===== Data provided =====

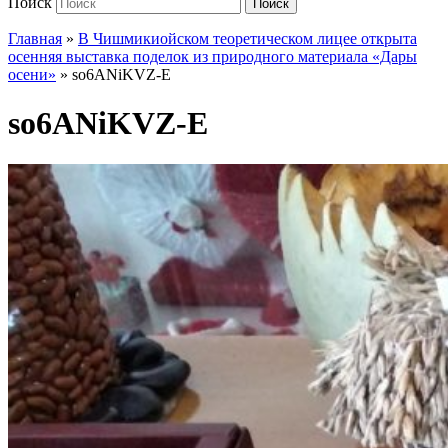
Поиск
Поиск
Главная
»
В Чишмикиойском теоретическом лицее открыта
осенняя выставка поделок из природного материала «Дары
осени»
»
so6ANiKVZ-E
so6ANiKVZ-E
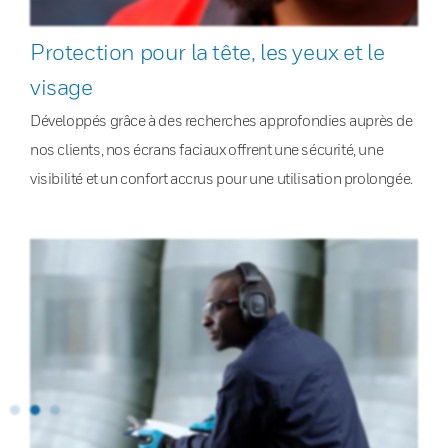
Protection pour la tête, les yeux et le
visage
Développés grâce à des recherches approfondies auprès de
nos clients, nos écrans faciaux offrent une sécurité, une
visibilité et un confort accrus pour une utilisation prolongée.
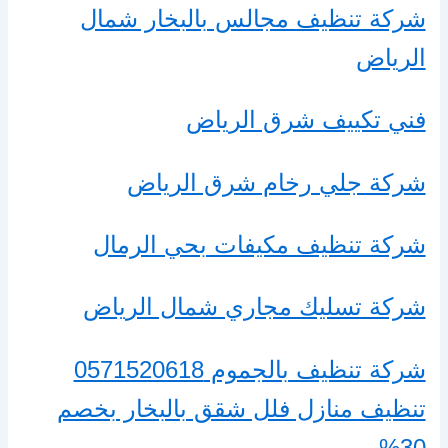
شركة تنظيف مجالس بالبخار شمال
الرياض
فني تكييف شرق الرياض
شركة جلي رخام شرق الرياض
شركة تنظيف مكيفات بحي الرمال
شركة تسليك مجاري شمال الرياض
شركة تنظيف بالجموم 0571520618
تنظيف منازل فلل شقق بالبخار بخصم
30%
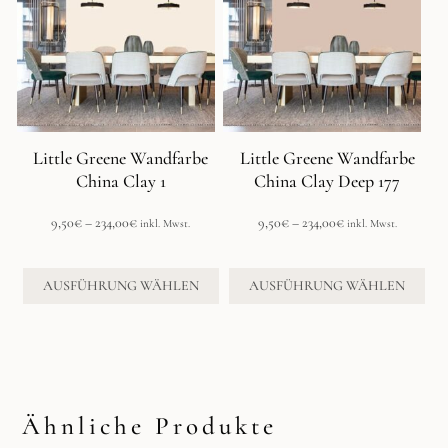
mehrere
mehrere
Varianten
Varianten
auf.
auf.
Die
Die
Optionen
Optionen
können
können
auf
auf
der
der
Little Greene Wandfarbe
Little Greene Wandfarbe
Produktseite
Produktseite
China Clay 1
China Clay Deep 177
gewählt
gewählt
werden
werden
Preisspanne:
Preisspanne:
9,50
€
–
234,00
€
9,50
€
–
234,00
€
inkl. Mwst.
inkl. Mwst.
9,50€
9,50€
bis
bis
234,00€
234,00€
AUSFÜHRUNG WÄHLEN
AUSFÜHRUNG WÄHLEN
Ähnliche Produkte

=====

Your assignment: Each entry shown above must be quoted exactly, with its pictures left out.

Answer to this exercise:
Поиск
Поиск
Главная
»
В Чишмикиойском теоретическом лицее открыта
осенняя выставка поделок из природного материала «Дары
осени»
»
so6ANiKVZ-E
so6ANiKVZ-E
Protection pour la tête, les yeux et le
visage
Développés grâce à des recherches approfondies auprès de
nos clients, nos écrans faciaux offrent une sécurité, une
visibilité et un confort accrus pour une utilisation prolongée.
شركة تنظيف مجالس بالبخار شمال
الرياض
فني تكييف شرق الرياض
شركة جلي رخام شرق الرياض
شركة تنظيف مكيفات بحي الرمال
شركة تسليك مجاري شمال الرياض
شركة تنظيف بالجموم 0571520618
تنظيف منازل فلل شقق بالبخار بخصم
30%
mehrere
mehrere
Varianten
Varianten
auf.
auf.
Die
Die
Optionen
Optionen
können
können
auf
auf
der
der
Little Greene Wandfarbe
Little Greene Wandfarbe
Produktseite
Produktseite
China Clay 1
China Clay Deep 177
gewählt
gewählt
werden
werden
Preisspanne:
Preisspanne:
9,50
€
–
234,00
€
9,50
€
–
234,00
€
inkl. Mwst.
inkl. Mwst.
9,50€
9,50€
bis
bis
234,00€
234,00€
AUSFÜHRUNG WÄHLEN
AUSFÜHRUNG WÄHLEN
Ähnliche Produkte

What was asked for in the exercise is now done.